- [Exercise details]: It would help if you retyped the data exactly, leaving out the pictures.

··· Source data ···

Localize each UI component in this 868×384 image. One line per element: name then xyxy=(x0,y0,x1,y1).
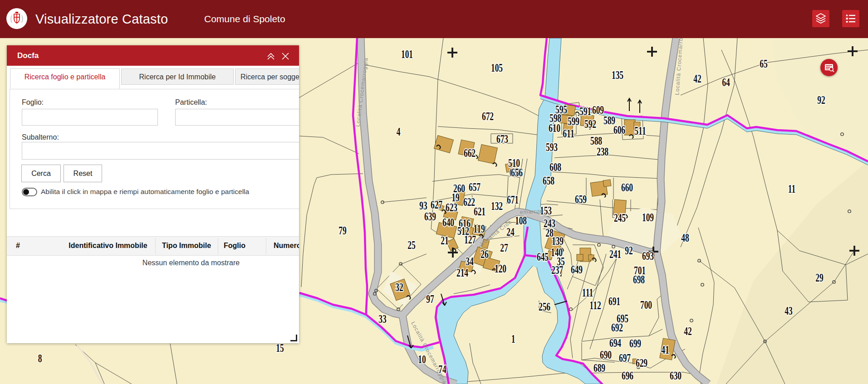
svg-text:695: 695 xyxy=(617,312,628,325)
svg-text:79: 79 xyxy=(338,224,346,237)
svg-text:699: 699 xyxy=(629,337,641,350)
svg-text:41: 41 xyxy=(661,344,669,356)
svg-text:65: 65 xyxy=(760,58,767,70)
svg-text:671: 671 xyxy=(507,194,519,206)
svg-text:608: 608 xyxy=(549,161,561,174)
svg-text:92: 92 xyxy=(817,94,825,107)
svg-text:109: 109 xyxy=(642,211,654,224)
svg-text:622: 622 xyxy=(463,196,475,209)
svg-text:241: 241 xyxy=(609,248,621,261)
svg-text:132: 132 xyxy=(491,200,503,213)
svg-text:108: 108 xyxy=(515,214,527,227)
svg-text:697: 697 xyxy=(619,352,631,365)
svg-text:698: 698 xyxy=(633,273,645,286)
svg-text:48: 48 xyxy=(681,232,689,244)
svg-text:238: 238 xyxy=(597,146,608,158)
svg-text:611: 611 xyxy=(563,127,574,140)
svg-text:1: 1 xyxy=(511,333,515,345)
svg-text:29: 29 xyxy=(815,272,823,284)
svg-text:660: 660 xyxy=(621,181,633,194)
svg-text:658: 658 xyxy=(543,175,554,187)
svg-text:24: 24 xyxy=(506,226,515,238)
svg-text:593: 593 xyxy=(546,141,558,154)
svg-text:694: 694 xyxy=(609,337,621,350)
svg-text:672: 672 xyxy=(482,110,494,123)
svg-text:237: 237 xyxy=(551,264,563,277)
svg-text:120: 120 xyxy=(495,262,506,275)
svg-text:621: 621 xyxy=(474,205,485,218)
svg-text:97: 97 xyxy=(426,293,434,306)
svg-text:659: 659 xyxy=(575,193,587,206)
svg-text:662: 662 xyxy=(464,147,476,160)
svg-text:112: 112 xyxy=(589,299,601,312)
svg-text:649: 649 xyxy=(571,263,583,276)
svg-text:25: 25 xyxy=(407,239,415,252)
svg-text:689: 689 xyxy=(593,362,605,374)
svg-text:153: 153 xyxy=(540,204,552,217)
svg-text:42: 42 xyxy=(693,73,701,85)
svg-text:21: 21 xyxy=(441,234,448,247)
svg-text:42: 42 xyxy=(684,325,691,338)
svg-text:43: 43 xyxy=(785,305,793,317)
svg-text:623: 623 xyxy=(446,201,457,214)
svg-text:630: 630 xyxy=(670,369,682,382)
svg-text:27: 27 xyxy=(500,242,508,254)
svg-text:10: 10 xyxy=(418,353,426,366)
svg-text:26: 26 xyxy=(481,248,489,261)
svg-text:592: 592 xyxy=(584,118,596,131)
svg-text:8: 8 xyxy=(38,352,42,365)
svg-text:690: 690 xyxy=(600,349,612,361)
svg-text:673: 673 xyxy=(496,133,508,146)
svg-text:606: 606 xyxy=(613,124,625,136)
svg-text:696: 696 xyxy=(622,369,633,382)
svg-text:32: 32 xyxy=(395,281,403,294)
svg-text:245: 245 xyxy=(614,212,626,224)
svg-text:657: 657 xyxy=(469,181,481,194)
svg-text:135: 135 xyxy=(612,69,623,82)
svg-text:15: 15 xyxy=(276,342,284,355)
svg-text:691: 691 xyxy=(608,295,620,308)
svg-text:639: 639 xyxy=(424,210,436,223)
svg-text:111: 111 xyxy=(582,287,593,299)
svg-text:139: 139 xyxy=(552,235,564,248)
svg-text:599: 599 xyxy=(568,115,579,128)
svg-text:127: 127 xyxy=(464,233,476,246)
svg-text:256: 256 xyxy=(539,301,550,313)
svg-text:591: 591 xyxy=(579,105,591,118)
svg-text:610: 610 xyxy=(549,122,560,135)
svg-text:92: 92 xyxy=(625,244,633,257)
svg-text:4: 4 xyxy=(397,126,401,138)
svg-text:656: 656 xyxy=(511,166,523,179)
svg-text:700: 700 xyxy=(640,299,652,311)
svg-text:511: 511 xyxy=(634,125,646,137)
svg-text:629: 629 xyxy=(636,357,647,369)
svg-text:627: 627 xyxy=(431,199,442,211)
svg-text:101: 101 xyxy=(401,48,413,61)
svg-text:214: 214 xyxy=(456,267,468,279)
svg-text:645: 645 xyxy=(537,251,549,263)
svg-text:105: 105 xyxy=(491,62,503,74)
svg-text:640: 640 xyxy=(442,216,454,229)
svg-text:34: 34 xyxy=(466,255,474,268)
svg-text:64: 64 xyxy=(722,76,730,89)
svg-text:33: 33 xyxy=(378,313,387,326)
svg-text:74: 74 xyxy=(438,363,446,376)
svg-text:693: 693 xyxy=(642,250,654,262)
svg-text:11: 11 xyxy=(788,183,796,195)
svg-text:609: 609 xyxy=(592,104,604,117)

···

- [Written solution]:
Localize each UI component in this 868×384 image. One line per element: name then xyxy=(x0,y0,x1,y1).
svg-text:695: 695 xyxy=(617,312,628,325)
svg-text:79: 79 xyxy=(338,224,346,237)
svg-text:699: 699 xyxy=(629,337,641,350)
svg-text:41: 41 xyxy=(661,344,669,356)
svg-text:65: 65 xyxy=(760,58,767,70)
svg-text:671: 671 xyxy=(507,194,519,206)
svg-text:608: 608 xyxy=(549,161,561,174)
svg-text:92: 92 xyxy=(817,94,825,107)
svg-text:109: 109 xyxy=(642,211,654,224)
svg-text:622: 622 xyxy=(463,196,475,209)
svg-text:241: 241 xyxy=(609,248,621,261)
svg-text:132: 132 xyxy=(491,200,503,213)
svg-text:108: 108 xyxy=(515,214,527,227)
svg-text:697: 697 xyxy=(619,352,631,365)
svg-text:698: 698 xyxy=(633,273,645,286)
svg-text:48: 48 xyxy=(681,232,689,244)
svg-text:238: 238 xyxy=(597,146,608,158)
svg-text:611: 611 xyxy=(563,127,574,140)
svg-text:1: 1 xyxy=(511,333,515,345)
svg-text:29: 29 xyxy=(815,272,823,284)
svg-text:660: 660 xyxy=(621,181,633,194)
svg-text:658: 658 xyxy=(543,175,554,187)
svg-text:24: 24 xyxy=(506,226,515,238)
svg-text:593: 593 xyxy=(546,141,558,154)
svg-text:694: 694 xyxy=(609,337,621,350)
svg-text:672: 672 xyxy=(482,110,494,123)
svg-text:237: 237 xyxy=(551,264,563,277)
svg-text:120: 120 xyxy=(495,262,506,275)
svg-text:621: 621 xyxy=(474,205,485,218)
svg-text:97: 97 xyxy=(426,293,434,306)
svg-text:659: 659 xyxy=(575,193,587,206)
svg-text:662: 662 xyxy=(464,147,476,160)
svg-text:112: 112 xyxy=(589,299,601,312)
svg-text:649: 649 xyxy=(571,263,583,276)
svg-text:25: 25 xyxy=(407,239,415,252)
svg-text:689: 689 xyxy=(593,362,605,374)
svg-text:153: 153 xyxy=(540,204,552,217)
svg-text:42: 42 xyxy=(693,73,701,85)
svg-text:21: 21 xyxy=(441,234,448,247)
svg-text:42: 42 xyxy=(684,325,691,338)
svg-text:43: 43 xyxy=(785,305,793,317)
svg-text:623: 623 xyxy=(446,201,457,214)
svg-text:630: 630 xyxy=(670,369,682,382)
svg-text:27: 27 xyxy=(500,242,508,254)
svg-text:10: 10 xyxy=(418,353,426,366)
svg-text:26: 26 xyxy=(481,248,489,261)
svg-text:592: 592 xyxy=(584,118,596,131)
svg-text:8: 8 xyxy=(38,352,42,365)
svg-text:690: 690 xyxy=(600,349,612,361)
svg-text:673: 673 xyxy=(496,133,508,146)
svg-text:606: 606 xyxy=(613,124,625,136)
svg-text:696: 696 xyxy=(622,369,633,382)
svg-text:32: 32 xyxy=(395,281,403,294)
svg-text:245: 245 xyxy=(614,212,626,224)
svg-text:657: 657 xyxy=(469,181,481,194)
svg-text:135: 135 xyxy=(612,69,623,82)
svg-text:15: 15 xyxy=(276,342,284,355)
svg-text:691: 691 xyxy=(608,295,620,308)
svg-text:639: 639 xyxy=(424,210,436,223)
svg-text:111: 111 xyxy=(582,287,593,299)
svg-text:139: 139 xyxy=(552,235,564,248)
svg-text:599: 599 xyxy=(568,115,579,128)
svg-text:127: 127 xyxy=(464,233,476,246)
svg-text:256: 256 xyxy=(539,301,550,313)
svg-text:591: 591 xyxy=(579,105,591,118)
svg-text:610: 610 xyxy=(549,122,560,135)
svg-text:92: 92 xyxy=(625,244,633,257)
svg-text:4: 4 xyxy=(397,126,401,138)
svg-text:656: 656 xyxy=(511,166,523,179)
svg-text:700: 700 xyxy=(640,299,652,311)
svg-text:511: 511 xyxy=(634,125,646,137)
svg-text:629: 629 xyxy=(636,357,647,369)
svg-text:627: 627 xyxy=(431,199,442,211)
svg-text:101: 101 xyxy=(401,48,413,61)
svg-text:214: 214 xyxy=(456,267,468,279)
svg-text:645: 645 xyxy=(537,251,549,263)
svg-text:105: 105 xyxy=(491,62,503,74)
svg-text:640: 640 xyxy=(442,216,454,229)
svg-text:34: 34 xyxy=(466,255,474,268)
svg-text:64: 64 xyxy=(722,76,730,89)
svg-text:33: 33 xyxy=(378,313,387,326)
svg-text:74: 74 xyxy=(438,363,446,376)
svg-text:693: 693 xyxy=(642,250,654,262)
svg-text:11: 11 xyxy=(788,183,796,195)
svg-text:609: 609 xyxy=(592,104,604,117)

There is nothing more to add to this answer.